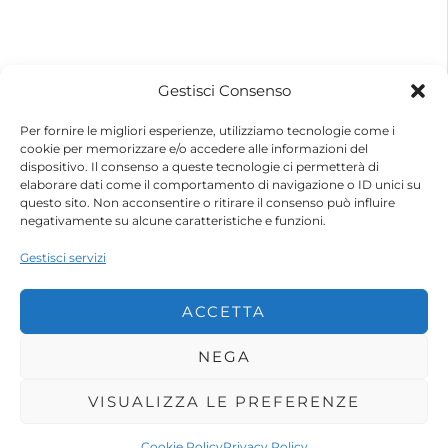
© 2026 – Futurebike | Tutti i dati sono riservati
Gestisci Consenso
FuturEnergy Rinnovabile S.r.l.
Sede Legale: Via Argine Polcevera, 16D Scala A
Per fornire le migliori esperienze, utilizziamo tecnologie come i
CAP 16161 Genova (GE)
cookie per memorizzare e/o accedere alle informazioni del
Capitale Sociale € 600.000,00 (i.v.)
dispositivo. Il consenso a queste tecnologie ci permetterà di
Registro Imprese di Genova
elaborare dati come il comportamento di navigazione o ID unici su
Codice Fiscale e Partita IVA – 10483110010
questo sito. Non acconsentire o ritirare il consenso può influire
R.E.A. Genova n. 459084
negativamente su alcune caratteristiche e funzioni.
Gestisci servizi
ACCETTA
NEGA
VISUALIZZA LE PREFERENZE
Shop
Account
Wishlist
Cookie Policy
Privacy Policy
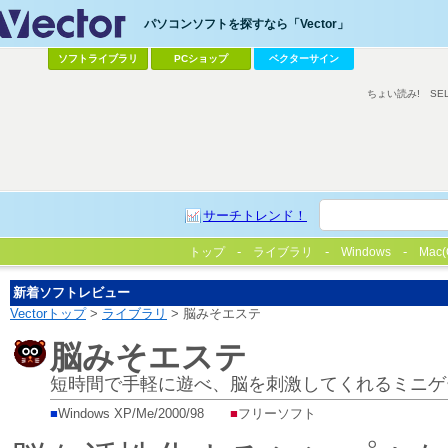
パソコンソフトを探すなら「Vector」
ソフトライブラリ
PCショップ
ベクターサイン
ちょい読み!
SE
サーチトレンド！
トップ
ライブラリ
Windows
Mac(
新着ソフトレビュー
Vectorトップ
>
ライブラリ
> 脳みそエステ
脳みそエステ
短時間で手軽に遊べ、脳を刺激してくれるミニゲ
■
Windows XP/Me/2000/98
■
フリーソフト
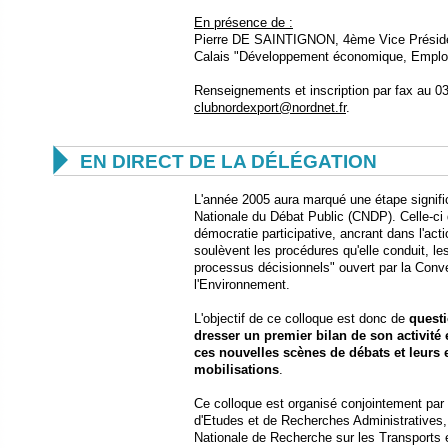
En présence de :
Pierre DE SAINTIGNON, 4ème Vice Préside
Calais "Développement économique, Emploi
Renseignements et inscription par fax au 03
clubnordexport@nordnet.fr
.

EN DIRECT DE LA DÉLÉGATION
L'année 2005 aura marqué une étape signifi
Nationale du Débat Public (CNDP). Celle-ci 
démocratie participative, ancrant dans l'act
soulèvent les procédures qu'elle conduit, les
processus décisionnels" ouvert par la Conve
l'Environnement.
L'objectif de ce colloque est donc de
questi
dresser un premier bilan de son activité 
ces nouvelles scènes de débats et leurs e
mobilisations
.
Ce colloque est organisé conjointement par
d'Etudes et de Recherches Administratives, 
Nationale de Recherche sur les Transports e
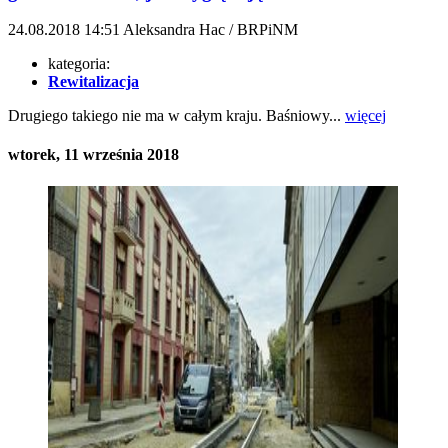
24.08.2018
14:51
Aleksandra Hac / BRPiNM
kategoria:
Rewitalizacja
Drugiego takiego nie ma w całym kraju. Baśniowy...
więcej
wtorek, 11 września 2018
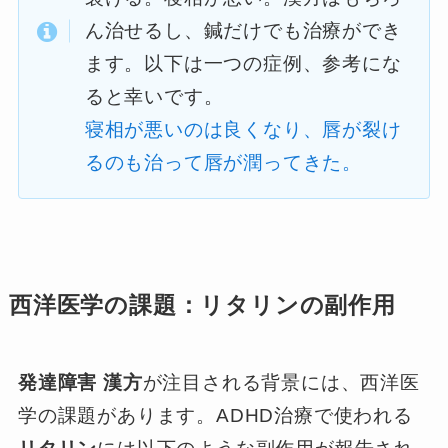
ん治せるし、鍼だけでも治療ができ
ます。以下は一つの症例、参考にな
ると幸いです。
寝相が悪いのは良くなり、唇が裂け
るのも治って唇が潤ってきた。
西洋医学の課題：リタリンの副作用
発達障害 漢方
が注目される背景には、西洋医
学の課題があります。ADHD治療で使われる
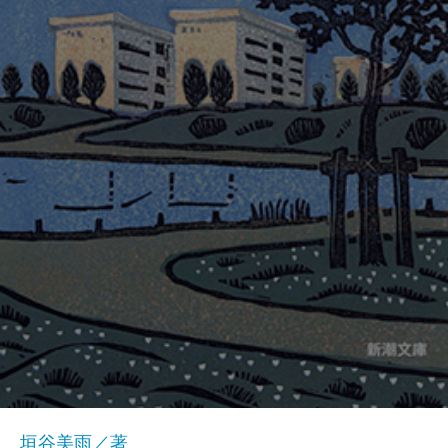
垣谷美雨／著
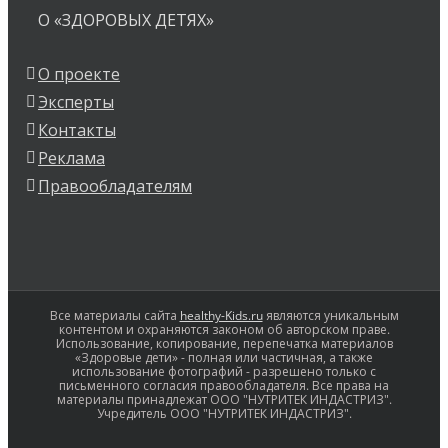
О «ЗДОРОВЫХ ДЕТЯХ»
О проекте
Эксперты
Контакты
Реклама
Правообладателям
Все материалы сайта
healthy-Kids.ru
являются уникальным
контентом и охраняются законом об авторском праве.
Использование, копирование, перепечатка материалов
«Здоровые дети» - полная или частичная, а также
использование фотографий - разрешено только с
письменного согласия правообладателя. Все права на
материалы принадлежат ООО "НУТРИТЕК ИНДАСТРИЗ".
Учредитель ООО "НУТРИТЕК ИНДАСТРИЗ".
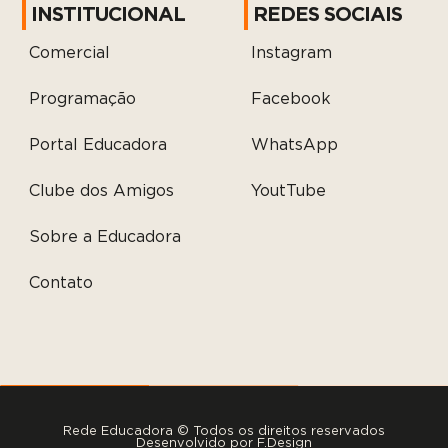
INSTITUCIONAL
REDES SOCIAIS
Comercial
Instagram
Programação
Facebook
Portal Educadora
WhatsApp
Clube dos Amigos
YoutTube
Sobre a Educadora
Contato
Rede Educadora © Todos os direitos reservados
Desenvolvido por
F.Design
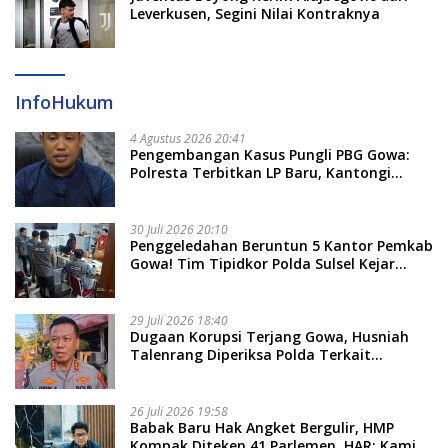
Leverkusen, Segini Nilai Kontraknya
InfoHukum
4 Agustus 2026 20:41
Pengembangan Kasus Pungli PBG Gowa:
Polresta Terbitkan LP Baru, Kantongi
Nama Calon Tersangka Berikutnya
30 Juli 2026 20:10
Penggeledahan Beruntun 5 Kantor Pemkab
Gowa! Tim Tipidkor Polda Sulsel Kejar
Bukti Korupsi Seragam Gratis Rp16 Miliar
29 Juli 2026 18:40
Dugaan Korupsi Terjang Gowa, Husniah
Talenrang Diperiksa Polda Terkait
Pengadaan Seragam Rp16 M
26 Juli 2026 19:58
​Babak Baru Hak Angket Bergulir, HMP
Kompak Diteken 41 Parlemen, HAR: Kami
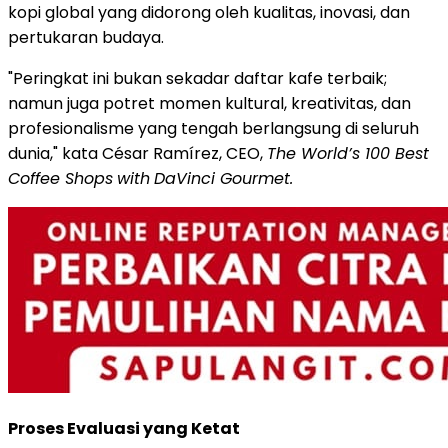
kopi global yang didorong oleh kualitas, inovasi, dan
pertukaran budaya.
"Peringkat ini bukan sekadar daftar kafe terbaik;
namun juga potret momen kultural, kreativitas, dan
profesionalisme yang tengah berlangsung di seluruh
dunia," kata César Ramírez, CEO,
The World’s 100 Best
Coffee Shops
with
DaVinci Gourmet.
Proses Evaluasi yang Ketat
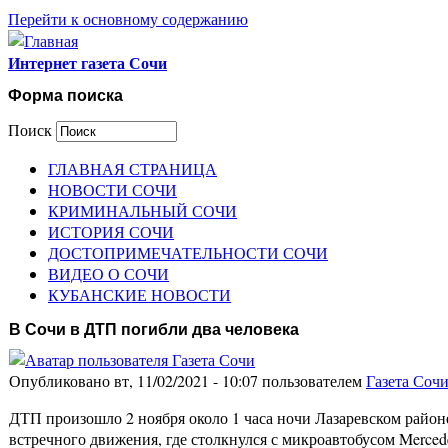
Перейти к основному содержанию
Интернет газета Сочи
Форма поиска
Поиск
ГЛАВНАЯ СТРАНИЦА
НОВОСТИ СОЧИ
КРИМИНАЛЬНЫЙ СОЧИ
ИСТОРИЯ СОЧИ
ДОСТОПРИМЕЧАТЕЛЬНОСТИ СОЧИ
ВИДЕО О СОЧИ
КУБАНСКИЕ НОВОСТИ
В Сочи в ДТП погибли два человека
Опубликовано вт, 11/02/2021 - 10:07 пользователем
Газета Соч
ДТП произошло 2 ноября около 1 часа ночи Лазаревском район
встречного движения, где столкнулся с микроавтобусом Merced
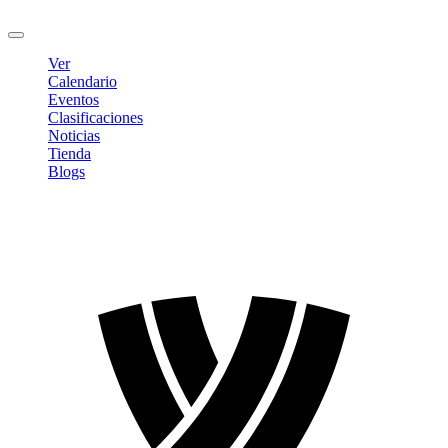
Cerrar sesión
Ver
Calendario
Eventos
Clasificaciones
Noticias
Tienda
Blogs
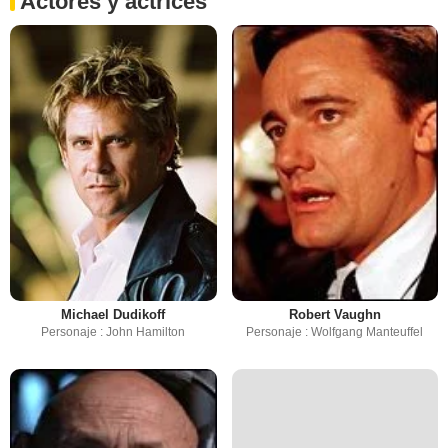
Actores y actrices
Michael Dudikoff
Robert Vaughn
Personaje : John Hamilton
Personaje : Wolfgang Manteuffel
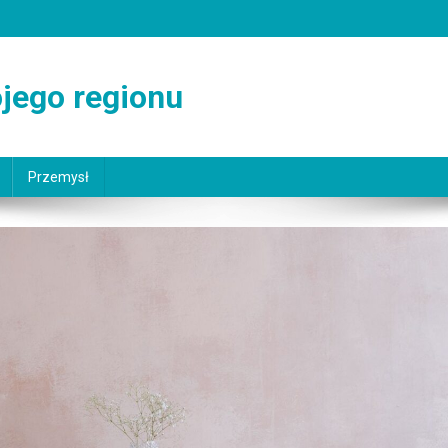
jego regionu
Przemysł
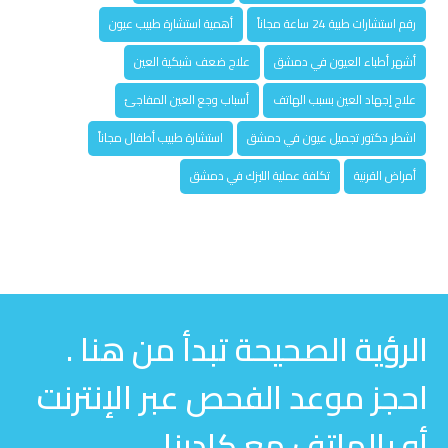
رقم استشارات طبية 24 ساعة مجاناً
أهمية استشارة طبيب عيون
أشهر أطباء العيون في دمشق
علاج ضعف شبكية العين
علاج إجهاد العين بسبب الهاتف
أسباب وجع العين المفاجئ
اشطر دكتور تجميل عيون في دمشق
استشارة طبيب أطفال مجاناً
أمراض القرنية
تكلفة عملية الليزك في دمشق
الرؤية الصحيحة تبدأ من هنا .
احجز موعد الفحص عبر الإنترنت
أو بالهاتف مع كادرنا .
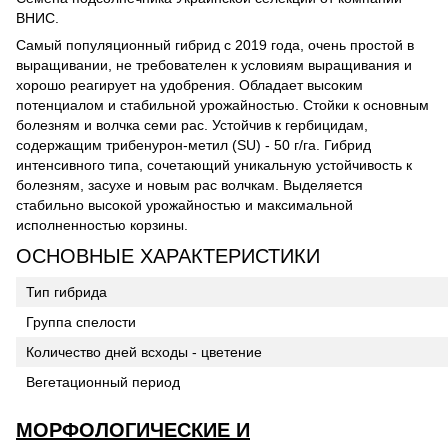
ВНИС.
Самый популяционный гибрид с 2019 года, очень простой в
выращивании, не требователен к условиям выращивания и
хорошо реагирует на удобрения. Обладает высоким
потенциалом и стабильной урожайностью. Стойки к основным
болезням и волчка семи рас. Устойчив к гербицидам,
содержащим трибенурон-метил (SU) - 50 г/га. Гибрид
интенсивного типа, сочетающий уникальную устойчивость к
болезням, засухе и новым рас волчкам. Выделяется
стабильно высокой урожайностью и максимальной
исполненностью корзины.
ОСНОВНЫЕ ХАРАКТЕРИСТИКИ
Тип гибрида
Группа спелости
Количество дней всходы - цветение
Вегетационный период
МОРФОЛОГИЧЕСКИЕ И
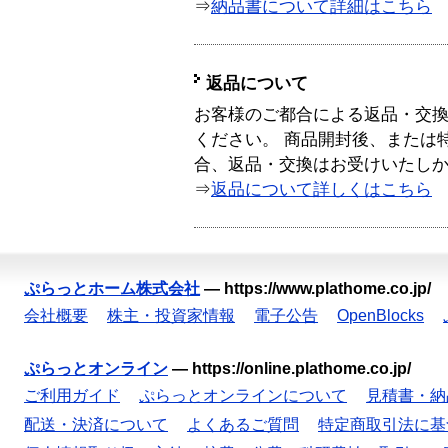
⇒
納品書について詳細はこちら
返品について
お客様のご都合による返品・交
ください。 商品開封後、または
合、返品・交換はお受けいたし
⇒
返品について詳しくはこちら
ぷらっとホーム株式会社
—
https://www.plathome.co.jp/
会社概要
株主・投資家情報
電子公告
OpenBlocks
ぷらっとオンライン
—
https://online.plathome.co.jp/
ご利用ガイド
ぷらっとオンラインについて
見積書・納
配送・決済について
よくあるご質問
特定商取引法に基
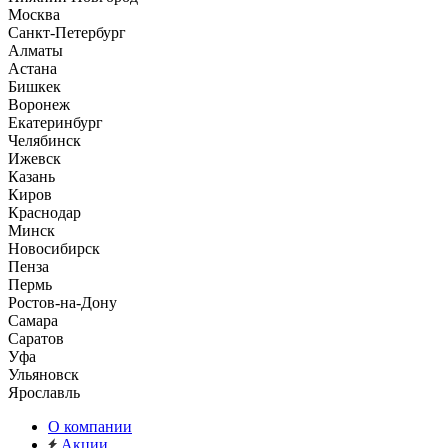
Москва
Санкт-Петербург
Алматы
Астана
Бишкек
Воронеж
Екатеринбург
Челябинск
Ижевск
Казань
Киров
Краснодар
Минск
Новосибирск
Пенза
Пермь
Ростов-на-Дону
Самара
Саратов
Уфа
Ульяновск
Ярославль
О компании
Акции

▶ [What to do] The expected output is the exact run of lines from the first line of the material above through the line that contains "cookie per memorizzare", minus any pictures.

▶ [Answer]
© 2026 – Futurebike | Tutti i dati sono riservati
Gestisci Consenso
FuturEnergy Rinnovabile S.r.l.
Sede Legale: Via Argine Polcevera, 16D Scala A
Per fornire le migliori esperienze, utilizziamo tecnologie come i
CAP 16161 Genova (GE)
cookie per memorizzare e/o accedere alle informazioni del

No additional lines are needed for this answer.